Posts Tagged ‘Financial Crisis’
The Barbeque Nazi, credit card declines and other stories from a depressed country. October 15th, 2008
Haslet, Texas.
Around here, they call Lee the Barbeque Nazi. He is Haslet’s version of the ‘Soup Nazi’, the cult Seinfeld character who had (the best) soup stall in New York, and also grabbed bowls back from paying customers barking ‘No soup for you!’ because they didn’t follow the house rules while ordering. Rule 1, was that you do not protest any of the soup vendors actions–your job is to pay, receive your soup exactly as it is served, eat, and get out. Deviant behaviour had a terrible consequence: denial of soup.
That man–and there is real man, Al Yeganeh–shut his place in midtown Manhattan in 2005, hoping to open a soup stall chain. But Lee has no such plans. Also, he doesn’t say ‘No barbeque for you!’ to his patrons.
On the other hand, no one who comes into Lee’s seems to fall foul of the unspoken laws that have been laid down. It seems like the house rules get magically hardwired into the brains of customers. So he hasn’t been tested…
He is 6′5″, 250 pounds and supremely confident that anyone who comes in is there because they desperately seek his hickory smoked meat. He is not far off: give it a shot, but you will not get a better meal for $10 anywhere in Texas. That is why his customers stand in orderly queues watching him slice meat, dice potatoes and pour sauce for those ahead of them. He works alone and does not multi-task: it’s one order at a time. When, and only when, he gives you a nod and makes eye contact, is it time for you to swallow the juices playing high-tide low-tide inside your mouth and place your order, coherently. And then you wait.
‘You want fries with that?’
‘Yes’.
Now he gets a potato and starts hand-cutting it. (This is a rare and delicious, but if you ask the guy who’s in queue behind a guy that just ordered 11 portions, it can be very, very, frustrating). But Lee won’t do it any other way: ‘They don’t sit very well, so you need to make them fresh.’
Every afternoon, his daughter 10-year-old daughter Chloe will be in the restaurant doing her homework as a snowy television set plays in the background as customers come and go–at Lee’s pace, not theirs.
You would think that this is hardly the way to run a business in these blighted times. But this is not true of Lee’s. He’s been in the business about 20 years and he’s done it exactly his way. And his place–which is a little more than a shed somewhere on the Texas plains–grosses $1,60,000 a year.
But of late, while his business isn’t hit as yet, he’s noticed some changes at the till: more credit cards are being declined. His reaction is consistent. “I don’t say anything. I just show them the slip.” It worries him.
As far as you can imagine from Lee’s, is the Chicago restaurant Alinea, a short walk from t. It’s considered one of the best in America, and a meal here costs between $200 and $300 a head. It is an elaborate 12 to 24 course experience which patrons book 45-60 days in advance (patrons are ‘pre-googled’ and their credit cards usually work, too), so Nick Kokonas, one of the owners says they will feel the financial crisis with a lag. “Who knows what will happen, but as of now, the bookings aren’t any different.”

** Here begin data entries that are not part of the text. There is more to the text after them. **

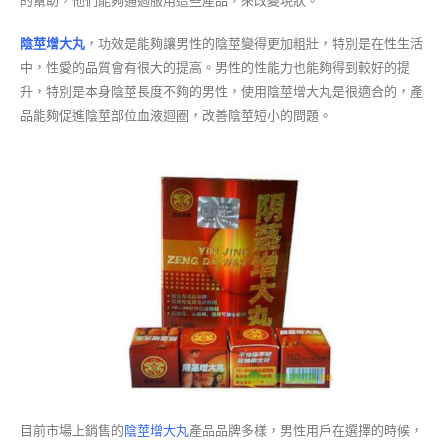
的幫助，他們能夠通過服用這些產品，來改變現狀。
陰莖增大丸
，功效是能夠讓男性的陰莖變得更加粗壯，特別是在性生活
中，性愛的品質會有很大的提高。男性的性能力也能夠得到較好的提
升，特別是本身陰莖長度不夠的男性，使用陰莖增大丸是很適合的，產
品能夠促進陰莖部位血液迴圈，改善陰莖短小的問題。
目前市場上銷售的
陰莖增大丸
產品品牌多樣，男性用戶在選擇的時候，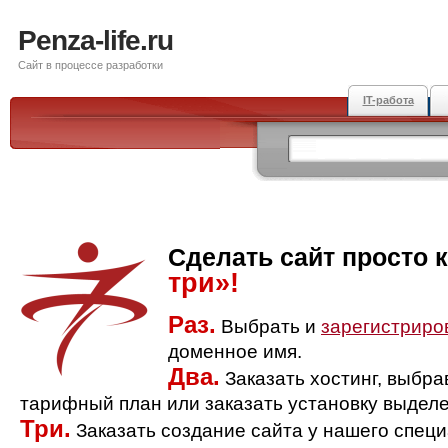
Penza-life.ru
Сайт в процессе разработки
IT-работа
Сделать сайт просто 
три»!
Раз.
Выбрать и
зарегистриро
доменное имя.
Два.
Заказать хостинг, выбр
тарифный план или заказать установку выделе
Три.
Заказать создание сайта у нашего спец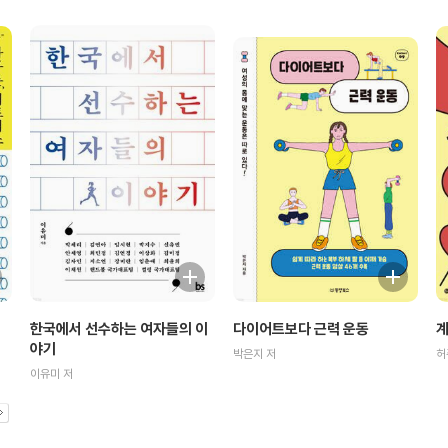
계
한국에서 선수하는 여자들의 이
다이어트보다 근력 운동
야기
허
박은지 저
이유미 저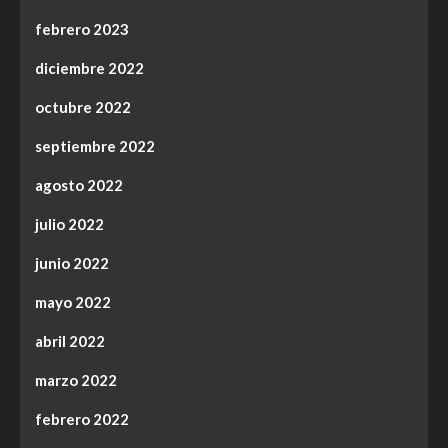
febrero 2023
diciembre 2022
octubre 2022
septiembre 2022
agosto 2022
julio 2022
junio 2022
mayo 2022
abril 2022
marzo 2022
febrero 2022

Alinea is walking distance from the Steppenwolf Theatre, base of the Tony award-winning company, in a neighbourhood that gets a tony award for the kind of people who live there as well. It seems the restaurant is insulated from all the “blight and collapse” (as Kokonas puts it) all around.

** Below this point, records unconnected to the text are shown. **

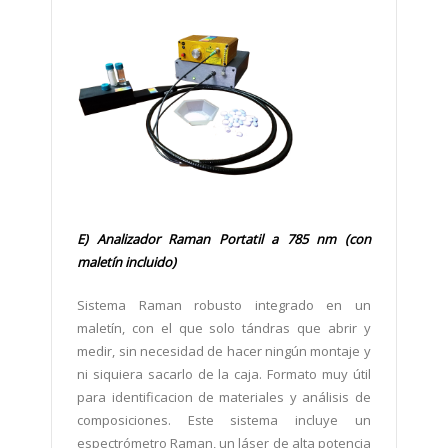
E) Analizador Raman Portatil a 785 nm (con
maletín incluido)
Sistema Raman robusto integrado en un
maletín, con el que solo tándras que abrir y
medir, sin necesidad de hacer ningún montaje y
ni siquiera sacarlo de la caja. Formato muy útil
para identificacion de materiales y análisis de
composiciones. Este sistema incluye un
espectrómetro Raman, un láser de alta potencia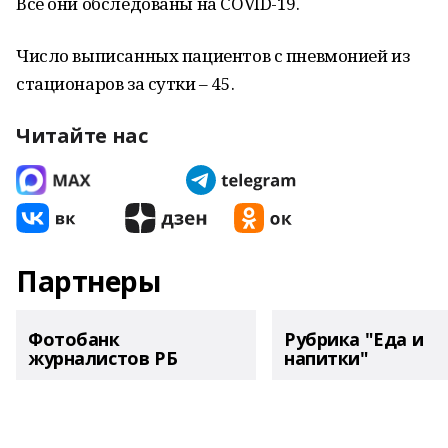
Все они обследованы на COVID-19.
Число выписанных пациентов с пневмонией из
стационаров за сутки – 45.
Читайте нас
Партнеры
Фотобанк
Рубрика "Еда и
журналистов РБ
напитки"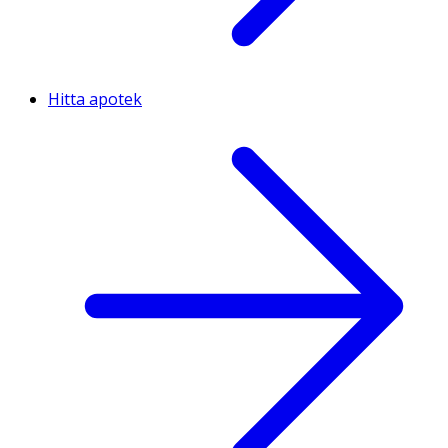
Hitta apotek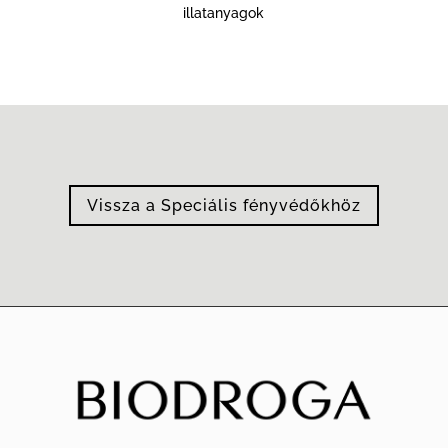
illatanyagok
Vissza a Speciális fényvédőkhöz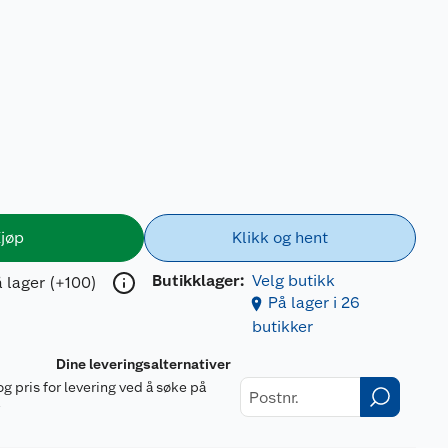
jøp
Klikk og hent
Butikklager:
Velg butikk
 lager (+100)
På lager i 26
butikker
Dine leveringsalternativer
og pris for levering ved å søke på
r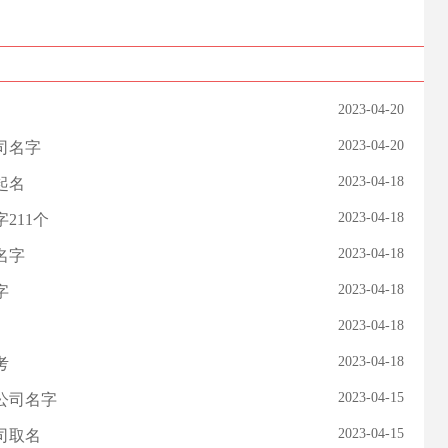
2023-04-20
2023-04-20
司名字
2023-04-18
起名
2023-04-18
211个
2023-04-18
名字
2023-04-18
字
2023-04-18
2023-04-18
考
2023-04-15
公司名字
2023-04-15
司取名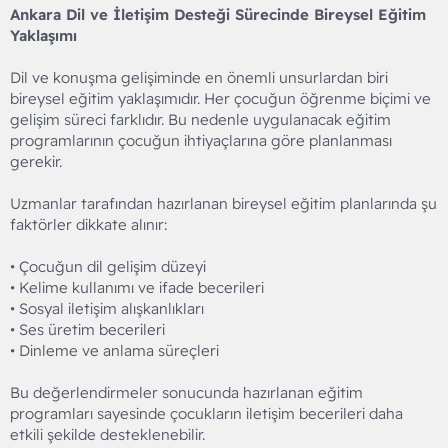
Ankara Dil ve İletişim Desteği Sürecinde Bireysel Eğitim
Yaklaşımı
Dil ve konuşma gelişiminde en önemli unsurlardan biri
bireysel eğitim yaklaşımıdır. Her çocuğun öğrenme biçimi ve
gelişim süreci farklıdır. Bu nedenle uygulanacak eğitim
programlarının çocuğun ihtiyaçlarına göre planlanması
gerekir.
Uzmanlar tarafından hazırlanan bireysel eğitim planlarında şu
faktörler dikkate alınır:
• Çocuğun dil gelişim düzeyi
• Kelime kullanımı ve ifade becerileri
• Sosyal iletişim alışkanlıkları
• Ses üretim becerileri
• Dinleme ve anlama süreçleri
Bu değerlendirmeler sonucunda hazırlanan eğitim
programları sayesinde çocukların iletişim becerileri daha
etkili şekilde desteklenebilir.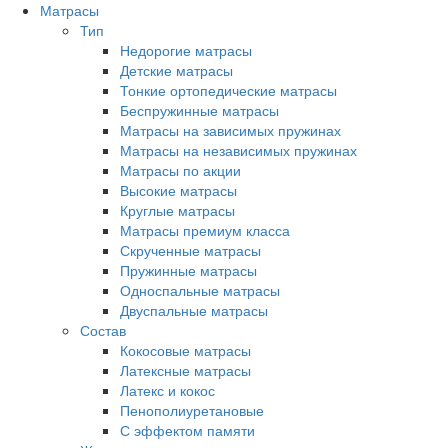
Матрасы
Тип
Недорогие матрасы
Детские матрасы
Тонкие ортопедические матрасы
Беспружинные матрасы
Матрасы на зависимых пружинах
Матрасы на независимых пружинах
Матрасы по акции
Высокие матрасы
Круглые матрасы
Матрасы премиум класса
Скрученные матрасы
Пружинные матрасы
Односпальные матрасы
Двуспальные матрасы
Состав
Кокосовые матрасы
Латексные матрасы
Латекс и кокос
Пенополиуретановые
С эффектом памяти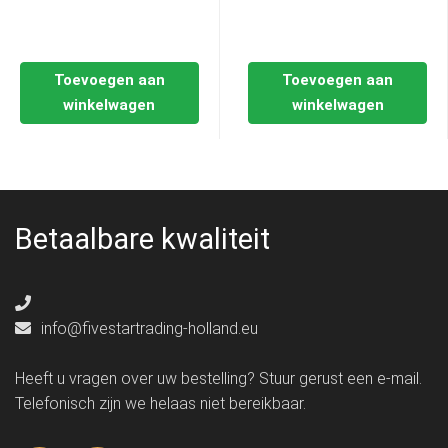
Toevoegen aan
Toevoegen aan
winkelwagen
winkelwagen
Betaalbare kwaliteit
info@fivestartrading-holland.eu
Heeft u vragen over uw bestelling? Stuur gerust een e-mail.
Telefonisch zijn we helaas niet bereikbaar.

Lee’s and Alinea are good test sites for the American theory that prosperity trickles down from top to bottom. (It does not.) What they prove, as smaller shops shut down, is that poverty moves bottom upwards. (It does. Wait and see.)

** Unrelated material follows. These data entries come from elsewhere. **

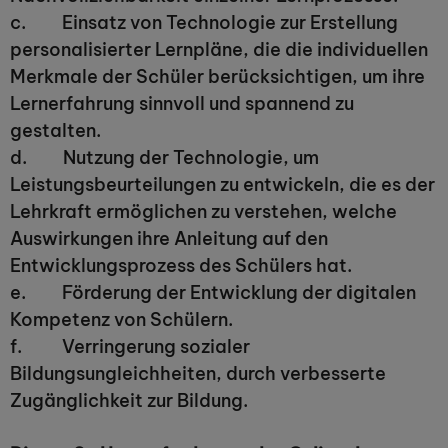
c. Einsatz von Technologie zur Erstellung
personalisierter Lernpläne, die die individuellen
Merkmale der Schüler berücksichtigen, um ihre
Lernerfahrung sinnvoll und spannend zu
gestalten.
d. Nutzung der Technologie, um
Leistungsbeurteilungen zu entwickeln, die es der
Lehrkraft ermöglichen zu verstehen, welche
Auswirkungen ihre Anleitung auf den
Entwicklungsprozess des Schülers hat.
e. Förderung der Entwicklung der digitalen
Kompetenz von Schülern.
f. Verringerung sozialer
Bildungsungleichheiten, durch verbesserte
Zugänglichkeit zur Bildung.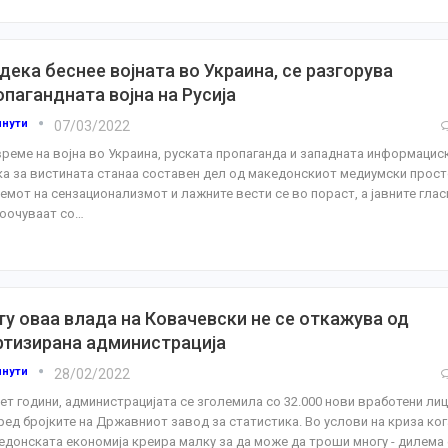
дека беснее војната во Украина, се разгорува
опагандната војна на Русија
инути
07/03/2022
време на војна во Украина, руската пропаганда и западната информацис
ка за вистината станаа составен дел од македонскиот медиумски прост
емот на сензационализмот и лажните вести се во пораст, а јавните гла
соочуваат со
…
ту оваа влада на Ковачевски не се откажува од
ртизирана администрација
инути
28/02/2022
пет години, администрацијата се зголемила со 32.000 нови вработени ли
ред бројките на Државниот завод за статистика. Во услови на криза ког
едонската економија креира малку за да може да троши многу - дилема 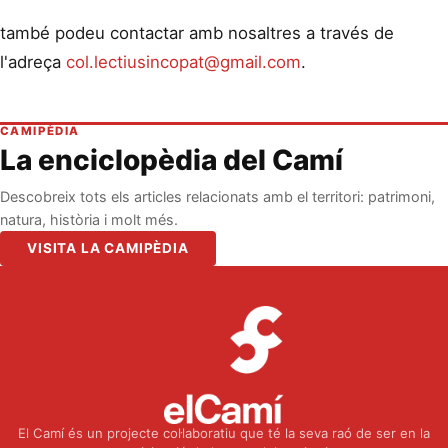
també podeu contactar amb nosaltres a través de
l'adreça
col.lectiusincopat@gmail.com
.
CAMIPÈDIA
La enciclopèdia del Camí
Descobreix tots els articles relacionats amb el territori: patrimoni,
natura, història i molt més.
VISITA LA CAMIPÈDIA
El Camí és un projecte col·laboratiu que té la seva raó de ser en la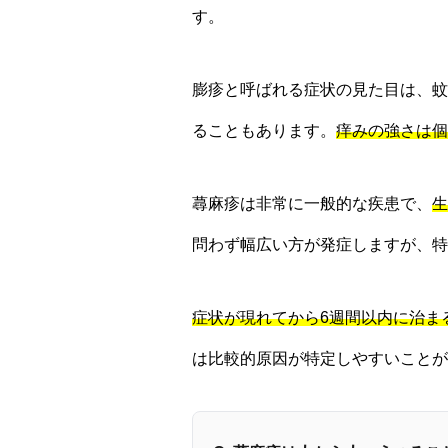
す。
膨疹と呼ばれる症状の見た目は、蚊
ることもあります。
痒みの強さは個
蕁麻疹は非常に一般的な疾患で、
生
問わず幅広い方が発症しますが、特
症状が現れてから6週間以内に治ま
は比較的原因が特定しやすいことが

Tags: Barbeque Nazi, Financial Crisis, Haslet Texas, Seinfeld, US Elections 2008
Posted in Article | Comments (0)
Wear a smilette, happy days are ahead… but when? October 8th, 2008
Roanoke, Texas
There’s an uncanny similarity between the great depression and the present crisis, not just in the events but in Washington’s response. The republican president at the time, Herbert Hoover woke up late, as did the American people. They bought his line of ‘a chicken in every pot and a car in every garage’ (now they’re talking cycles!), electing him in 1928 only to quickly turn him into a universal hate figure (like Dubya, in the current polls).
But republicans carried on gamely at that time, trying to spread a message of hope and exhorting people to take responsibility. Much the way Sarah Palin did in the vice-presidential debate–even though she seems to know as much about the economy as she does about Alaska-Russia relations.
One of the better ripostes to this ‘hope; spend within your means’ line, appeared in a 1930s cartoon which said that prosperity was around the corner and if you cannot afford a smile, if you should wear a ’smilette’. This is precisely what kitchen table republicans are now advocating, though we are short of a good cartoon in response.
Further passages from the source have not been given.